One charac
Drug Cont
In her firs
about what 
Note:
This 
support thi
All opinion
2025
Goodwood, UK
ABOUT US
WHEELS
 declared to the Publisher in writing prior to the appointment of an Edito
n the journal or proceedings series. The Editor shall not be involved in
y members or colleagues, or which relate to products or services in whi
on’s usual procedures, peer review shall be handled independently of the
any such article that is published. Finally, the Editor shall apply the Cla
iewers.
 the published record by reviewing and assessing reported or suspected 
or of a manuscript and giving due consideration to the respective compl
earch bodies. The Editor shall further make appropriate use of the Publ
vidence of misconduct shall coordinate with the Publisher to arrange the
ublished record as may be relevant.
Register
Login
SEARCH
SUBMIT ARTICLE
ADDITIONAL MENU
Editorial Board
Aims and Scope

...

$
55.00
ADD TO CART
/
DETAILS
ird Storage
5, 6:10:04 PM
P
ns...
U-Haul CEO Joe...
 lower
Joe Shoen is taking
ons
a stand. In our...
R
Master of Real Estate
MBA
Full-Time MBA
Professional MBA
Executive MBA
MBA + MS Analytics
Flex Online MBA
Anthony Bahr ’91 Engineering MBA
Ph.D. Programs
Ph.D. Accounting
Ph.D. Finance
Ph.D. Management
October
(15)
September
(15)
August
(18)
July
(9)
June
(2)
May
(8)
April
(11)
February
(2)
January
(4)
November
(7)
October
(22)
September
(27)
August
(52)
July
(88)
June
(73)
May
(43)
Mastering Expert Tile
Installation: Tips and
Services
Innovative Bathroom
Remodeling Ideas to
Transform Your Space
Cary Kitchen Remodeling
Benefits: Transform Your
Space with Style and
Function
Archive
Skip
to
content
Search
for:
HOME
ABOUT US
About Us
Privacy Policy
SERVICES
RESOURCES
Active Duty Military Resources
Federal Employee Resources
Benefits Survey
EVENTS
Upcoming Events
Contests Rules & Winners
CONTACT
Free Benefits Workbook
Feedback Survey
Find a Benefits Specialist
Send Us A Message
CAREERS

### What to do
Apply a filter for "with" to the entries and show each line that passes.

### Answer for this exercise
vidence of misconduct shall coordinate with the Publisher to arrange the
Space with Style and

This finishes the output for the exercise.